* **Dataset excerpts**
--- START ---

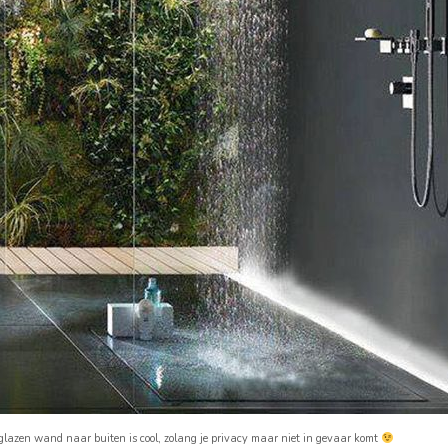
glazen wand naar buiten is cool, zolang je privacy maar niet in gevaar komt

--- END ---
--- START ---

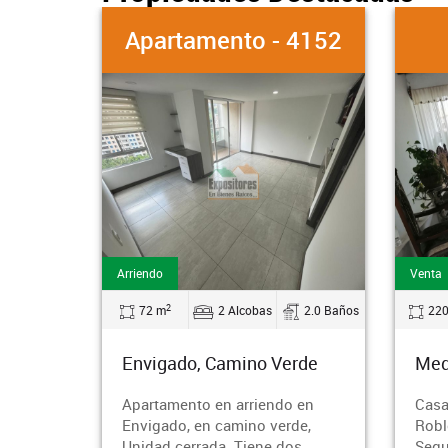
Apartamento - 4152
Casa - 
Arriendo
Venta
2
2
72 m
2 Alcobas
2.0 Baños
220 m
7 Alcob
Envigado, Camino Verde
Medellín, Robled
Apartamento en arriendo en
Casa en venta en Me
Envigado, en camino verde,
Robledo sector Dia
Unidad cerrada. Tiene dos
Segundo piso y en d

--- END ---
--- START ---

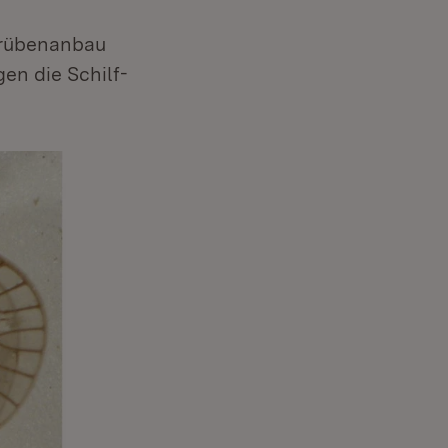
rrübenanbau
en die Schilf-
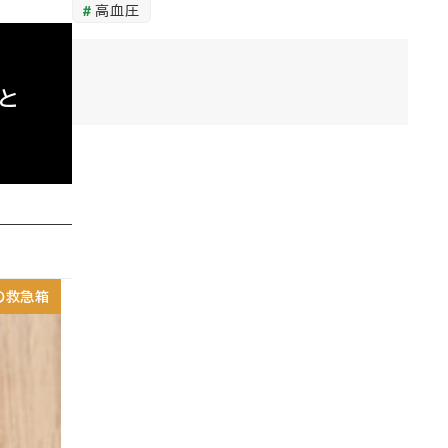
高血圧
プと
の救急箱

--- END ---

* **Task prompt**
Going through the records above, state how many lines include the word "Apartamento", and give no other text.

* **Result of the exercise**
2